Where an entry contains an image, skip the image and print the rest exactly.

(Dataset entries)
────────────────

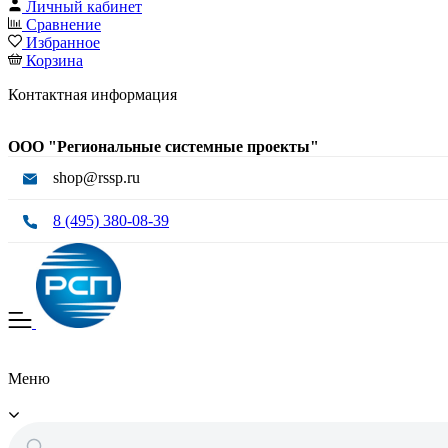
Личный кабинет
Сравнение
Избранное
Корзина
Контактная информация
ООО "Региональные системные проекты"
shop@rssp.ru
8 (495) 380-08-39
Меню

────────────────

EXERCISE ANSWER
Личный кабинет
Сравнение
Избранное
Корзина
Контактная информация
ООО "Региональные системные проекты"
shop@rssp.ru
8 (495) 380-08-39
Меню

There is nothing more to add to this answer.